Atwood's publisher, Bloomsbury, is fully on board with her use of the site for digital self-promotion. In the run-up to the publication of MaddAdam it licensed excerpts from the earlier instalments, Oryx and Crake and The Year of the Flood, to be published without charge on Wattpad. Whether Bloomsbury will capitalise on the digital success of The Happy Zombie Sunrise Home by releasing a print edition is another matter.

But a number of Wattpad authors have made the transition to print with large publishing houses after self-publishing stories on the site. The fantasy writer Abigail Gibbs published the first instalment of her Dark Heroine series, Dinner With a Vampire, on Wattpad when she was just 15, and it was picked up by HarperCollins, which published a paperback in 2012. The first 20 chapters are still freely available on Wattpad (the full novel is available on Kindle for £3.49). The second book in the series, Autumn Rose, has just been published (Kindle edition £1.99).

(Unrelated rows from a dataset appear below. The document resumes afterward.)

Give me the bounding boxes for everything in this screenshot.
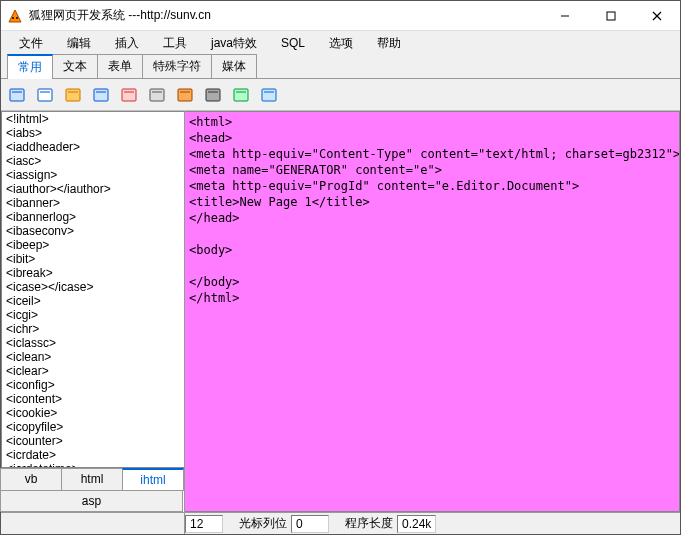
- menu-编辑[interactable]: 编辑: [57, 32, 101, 55]
- window-title: 狐狸网页开发系统 ---http://sunv.cn: [29, 7, 542, 24]
- menu-java特效[interactable]: java特效: [201, 32, 267, 55]
- list-item[interactable]: <iclean>: [2, 350, 184, 364]
- status-len-label: 程序长度: [341, 515, 397, 532]
- toolbar-t1-icon[interactable]: [35, 85, 55, 105]
- svg-rect-6: [10, 89, 24, 101]
- svg-rect-16: [150, 89, 164, 101]
- list-item[interactable]: <iaddheader>: [2, 140, 184, 154]
- list-item[interactable]: <icopyfile>: [2, 420, 184, 434]
- status-len: 程序长度 0.24k: [341, 513, 436, 534]
- main-area: <!ihtml><iabs><iaddheader><iasc><iassign…: [1, 111, 680, 512]
- status-col-label: 光标列位: [235, 515, 291, 532]
- toolbar-t8-icon[interactable]: [231, 85, 251, 105]
- tab-媒体[interactable]: 媒体: [211, 54, 257, 78]
- toolbar-t2-icon[interactable]: [63, 85, 83, 105]
- window-controls: [542, 1, 680, 30]
- list-item[interactable]: <ibit>: [2, 252, 184, 266]
- status-col: 光标列位 0: [235, 513, 329, 534]
- svg-rect-14: [122, 89, 136, 101]
- svg-rect-12: [94, 89, 108, 101]
- svg-rect-3: [607, 12, 615, 20]
- category-tabs: 常用文本表单特殊字符媒体: [1, 55, 680, 79]
- sidebar: <!ihtml><iabs><iaddheader><iasc><iassign…: [1, 111, 185, 512]
- svg-point-1: [16, 17, 18, 19]
- svg-rect-22: [234, 89, 248, 101]
- list-item[interactable]: <ibaseconv>: [2, 224, 184, 238]
- toolbar-t6-icon[interactable]: [175, 85, 195, 105]
- svg-rect-18: [178, 89, 192, 101]
- menubar: 文件编辑插入工具java特效SQL选项帮助: [1, 31, 680, 55]
- tag-list[interactable]: <!ihtml><iabs><iaddheader><iasc><iassign…: [1, 111, 184, 468]
- lang-tab-ihtml[interactable]: ihtml: [122, 468, 184, 491]
- tab-常用[interactable]: 常用: [7, 54, 53, 79]
- list-item[interactable]: <icgi>: [2, 308, 184, 322]
- toolbar-t7-icon[interactable]: [203, 85, 223, 105]
- menu-选项[interactable]: 选项: [319, 32, 363, 55]
- maximize-button[interactable]: [588, 1, 634, 30]
- language-tabs: vbhtmlihtmlasp: [1, 468, 184, 512]
- tab-文本[interactable]: 文本: [52, 54, 98, 78]
- close-button[interactable]: [634, 1, 680, 30]
- list-item[interactable]: <iconfig>: [2, 378, 184, 392]
- list-item[interactable]: <iclassc>: [2, 336, 184, 350]
- toolbar-t3-icon[interactable]: [91, 85, 111, 105]
- list-item[interactable]: <ibannerlog>: [2, 210, 184, 224]
- svg-point-0: [12, 17, 14, 19]
- minimize-button[interactable]: [542, 1, 588, 30]
- app-window: 狐狸网页开发系统 ---http://sunv.cn 文件编辑插入工具java特…: [0, 0, 681, 535]
- lang-tab-html[interactable]: html: [61, 468, 123, 491]
- list-item[interactable]: <iauthor></iauthor>: [2, 182, 184, 196]
- list-item[interactable]: <ibreak>: [2, 266, 184, 280]
- list-item[interactable]: <!ihtml>: [2, 112, 184, 126]
- list-item[interactable]: <icrdate>: [2, 448, 184, 462]
- list-item[interactable]: <icase></icase>: [2, 280, 184, 294]
- list-item[interactable]: <icookie>: [2, 406, 184, 420]
- titlebar[interactable]: 狐狸网页开发系统 ---http://sunv.cn: [1, 1, 680, 31]
- toolbar-t5-icon[interactable]: [147, 85, 167, 105]
- lang-tab-asp[interactable]: asp: [0, 490, 183, 512]
- code-editor[interactable]: <html> <head> <meta http-equiv="Content-…: [185, 111, 680, 512]
- list-item[interactable]: <iclear>: [2, 364, 184, 378]
- toolbar: [1, 79, 680, 111]
- menu-SQL[interactable]: SQL: [271, 33, 315, 53]
- svg-rect-8: [38, 89, 52, 101]
- statusbar: 12 光标列位 0 程序长度 0.24k: [1, 512, 680, 534]
- tab-表单[interactable]: 表单: [97, 54, 143, 78]
- toolbar-t4-icon[interactable]: [119, 85, 139, 105]
- list-item[interactable]: <ibanner>: [2, 196, 184, 210]
- menu-插入[interactable]: 插入: [105, 32, 149, 55]
- status-col-value: 0: [291, 515, 329, 533]
- svg-rect-24: [262, 89, 276, 101]
- menu-工具[interactable]: 工具: [153, 32, 197, 55]
- lang-tab-vb[interactable]: vb: [0, 468, 62, 491]
- status-line: 12: [185, 513, 223, 534]
- status-spacer: [1, 513, 185, 534]
- list-item[interactable]: <ichr>: [2, 322, 184, 336]
- status-len-value: 0.24k: [397, 515, 436, 533]
- svg-rect-10: [66, 89, 80, 101]
- menu-文件[interactable]: 文件: [9, 32, 53, 55]
- menu-帮助[interactable]: 帮助: [367, 32, 411, 55]
- status-line-value: 12: [185, 515, 223, 533]
- list-item[interactable]: <icontent>: [2, 392, 184, 406]
- list-item[interactable]: <iassign>: [2, 168, 184, 182]
- list-item[interactable]: <ibeep>: [2, 238, 184, 252]
- list-item[interactable]: <iasc>: [2, 154, 184, 168]
- list-item[interactable]: <iabs>: [2, 126, 184, 140]
- list-item[interactable]: <iceil>: [2, 294, 184, 308]
- toolbar-t0-icon[interactable]: [7, 85, 27, 105]
- toolbar-t9-icon[interactable]: [259, 85, 279, 105]
- app-icon: [7, 8, 23, 24]
- list-item[interactable]: <icounter>: [2, 434, 184, 448]
- tab-特殊字符[interactable]: 特殊字符: [142, 54, 212, 78]
- svg-rect-20: [206, 89, 220, 101]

But Atwood is an established name, with a history of critical as well as commercial success, so what does Wattpad offer her? In terms of developing her craft, perhaps very little. Atwood surely doesn’t need the plot suggestions of her fans to fuel her fertile imagination.

But Wattpad has, crucially, given her access to a younger audience. The predominant users of the site are young adults, and Atwood has tailored the work she has made available on the site to their dominant tastes . While Atwood has linked her collaboration with Alderman to the Victorian serial tradition used by Dickens among others, the popularity of the form among Wattpad readers more likely reflects the influence of television formats, particularly the soap opera.

It is the younger age group, however, that will cause many a discerning digital reader to defect from the site. Most of the work available on Wattpad reflects youth interests: fan fiction, fantasy and teen romance are the most popular genres by far. But it is the execrable quality of many of the entirely uncurated contributions that will really turn many a reader off. (The writing standards displayed by readers in feedback sections is even worse.)

What traditional publishing routes offer is the outside eye of an editor, and when so many of Wattpad’s contributors ignore the fundamentals of grammar and spelling it can be difficult to take the work seriously.

Still, the numbers cannot be ignored. Those doomsayers predicting the death of the book need look no farther than Wattpad for confirmation of the continuing power of fiction in the digital age. Even so, Atwood and Alderman are almost the only recognisable contributors to the site, and publishers would be wise to recognise that Wattpad is perhaps the ultimate tool for self-promotion for established, as well as aspiring, authors and for writers of all descriptions – as long as they can make their voices heard among the howls of werewolves and vampires baying for young blood.